Chronic worry can trigger a number of health problems. The problem begins when fight or flight response is triggered each day by excessive worrying and anxiety. This fight or flight response causes the body's sympathetic nervous system to release stress hormones such as cortisol. These hormones boost blood sugar levels and triglycerides (blood fats) that can be used by the body for fuel.
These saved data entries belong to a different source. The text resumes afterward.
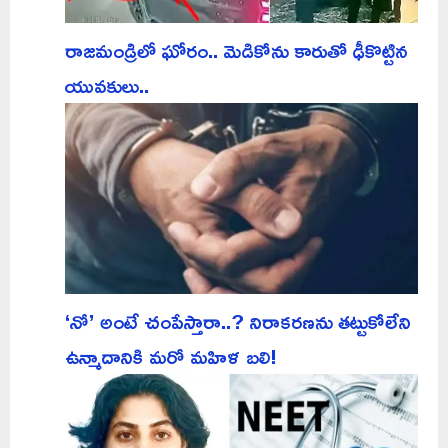
రాజమండ్రిలో ఘోరం.. మెడికోను కారుతో ఢీకొట్టిన
యువకులు..
‘నో’ అంటే చంపేస్తారా..? నిరాకరణను తట్టుకోలేని
ఉన్మాదానికి మరో మహిళ బలి!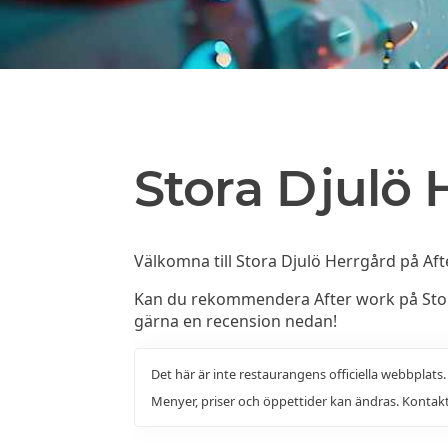
Stora Djulö 
Välkomna till Stora Djulö Herrgård på Aft
Kan du rekommendera After work på Stora
gärna en recension nedan!
Det här är inte restaurangens officiella webbplats
Menyer, priser och öppettider kan ändras. Kontakt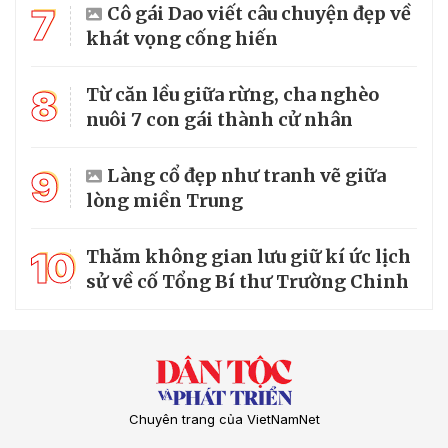
7
Cô gái Dao viết câu chuyện đẹp về
khát vọng cống hiến
8
Từ căn lều giữa rừng, cha nghèo
nuôi 7 con gái thành cử nhân
9
Làng cổ đẹp như tranh vẽ giữa
lòng miền Trung
10
Thăm không gian lưu giữ kí ức lịch
sử về cố Tổng Bí thư Trường Chinh
Chuyên trang của VietNamNet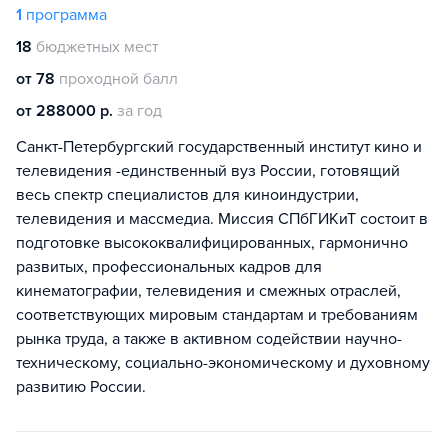
1
программа
18
бюджетных мест
от 78
проходной балл
от 288000 р.
за год
Санкт-Петербургский государственный институт кино и
телевидения -единственный вуз России, готовящий
весь спектр специалистов для киноиндустрии,
телевидения и массмедиа. Миссия СПбГИКиТ состоит в
подготовке высококвалифицированных, гармонично
развитых, профессиональных кадров для
кинематографии, телевидения и смежных отраслей,
соответствующих мировым стандартам и требованиям
рынка труда, а также в активном содействии научно-
техническому, социально-экономическому и духовному
развитию России.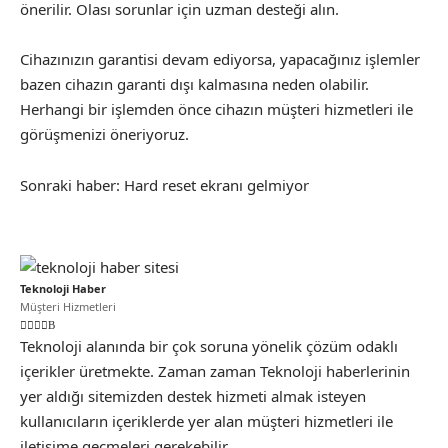
önerilir. Olası sorunlar için uzman desteği alın.
Cihazınızın garantisi devam ediyorsa, yapacağınız işlemler
bazen cihazın garanti dışı kalmasına neden olabilir.
Herhangi bir işlemden önce cihazın müşteri hizmetleri ile
görüşmenizi öneriyoruz.
Sonraki haber:
Hard reset ekranı gelmiyor
Teknoloji Haber
Müşteri Hizmetleri
Teknoloji alanında bir çok soruna yönelik çözüm odaklı
içerikler üretmekte. Zaman zaman Teknoloji haberlerinin
yer aldığı sitemizden destek hizmeti almak isteyen
kullanıcıların içeriklerde yer alan müşteri hizmetleri ile
iletişime geçmeleri gerekebilir.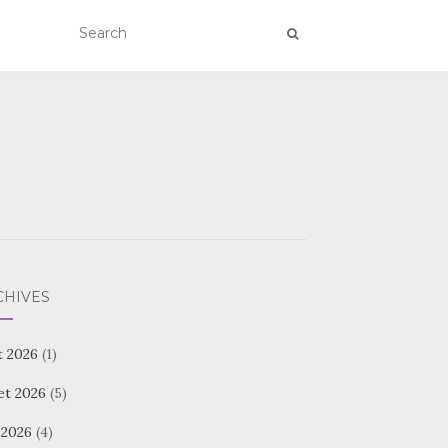
CHIVES
t 2026
(1)
let 2026
(5)
 2026
(4)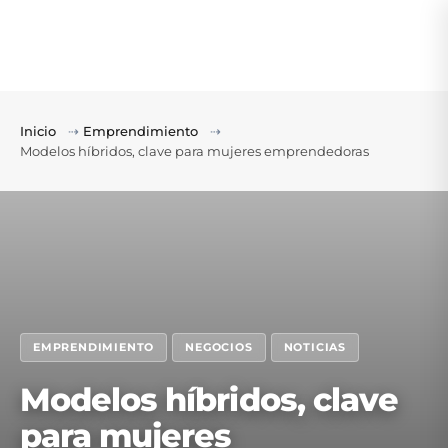
Inicio
⇢
Emprendimiento
⇢
Modelos híbridos, clave para mujeres emprendedoras
EMPRENDIMIENTO
NEGOCIOS
NOTICIAS
Modelos híbridos, clave
para mujeres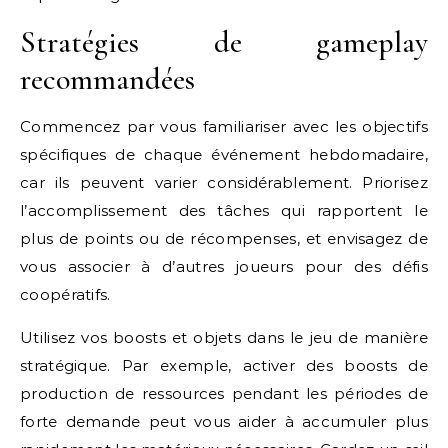
Stratégies de gameplay
recommandées
Commencez par vous familiariser avec les objectifs
spécifiques de chaque événement hebdomadaire,
car ils peuvent varier considérablement. Priorisez
l’accomplissement des tâches qui rapportent le
plus de points ou de récompenses, et envisagez de
vous associer à d’autres joueurs pour des défis
coopératifs.
Utilisez vos boosts et objets dans le jeu de manière
stratégique. Par exemple, activer des boosts de
production de ressources pendant les périodes de
forte demande peut vous aider à accumuler plus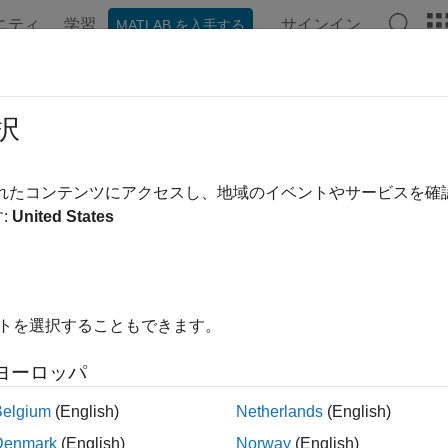
ニティ
学習
サインイン
MATLAB を入手する
ンテーション
例
関数
ビデオ
MATLAB Answers
択
されたコンテンツにアクセスし、地域のイベントやサービスを
この情報は役に立ちました
:
United States
イトを選択することもできます。
ヨーロッパ
Belgium
(English)
Netherlands
(English)
Denmark
(English)
Norway
(English)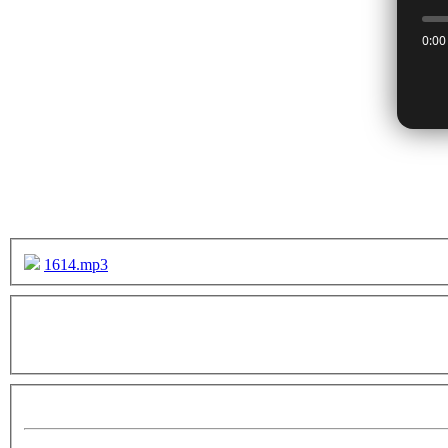
1614.mp3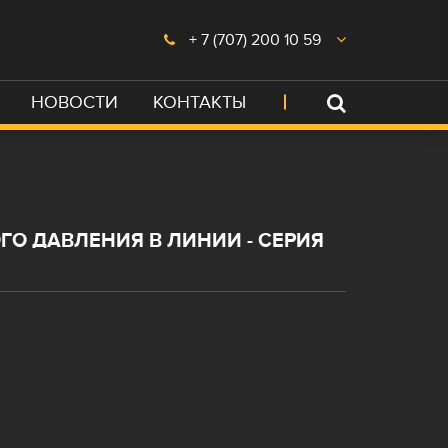
+ 7 (707) 200 10 59
НОВОСТИ
КОНТАКТЫ
О ДАВЛЕНИЯ В ЛИНИИ - СЕРИЯ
These hormones cause physical reactions, such as:

• Fatigue
• Dizziness
• Dry mouth
• Difficulty swallowing
• Muscle tension and muscle aches
• Irritability
• Inability to concentrate
• Nervous energy
• Nausea
• Shortness of breath
• Trembling
• Headaches
• Rapid heartbeat

When the extra fuel in the blood isn't used for physical activities, the chronic worry and stress hormones can lead to serious physical consequences, including:

• Short-term memory loss
• Suppressed immune system
• Digestive disorders
• Muscle tension
• Premature coronary artery disease
• Heart attack

Studies have shown that 30% of what we worry is about things that have already happened. Whether or not one becomes ill depends on his or her ability to handle stress.

Tips to consider (APA):

• Psychologist's first advice is to take a pause and not panic about the situation
• Get the facts right because worry is often based on a lack of information or misinformation
• Never be alone when you're worried, talk to someone about your anxieties
• Exercise! Moderate physical activity can help reduce anxiety and depression
• Incorporate relaxation techniques into your daily routine such as meditation or deep breathing

If these self-help strategies do not seem to be helping, contact a counsellor or a psychologist to receive appropriate treatment for your worrying!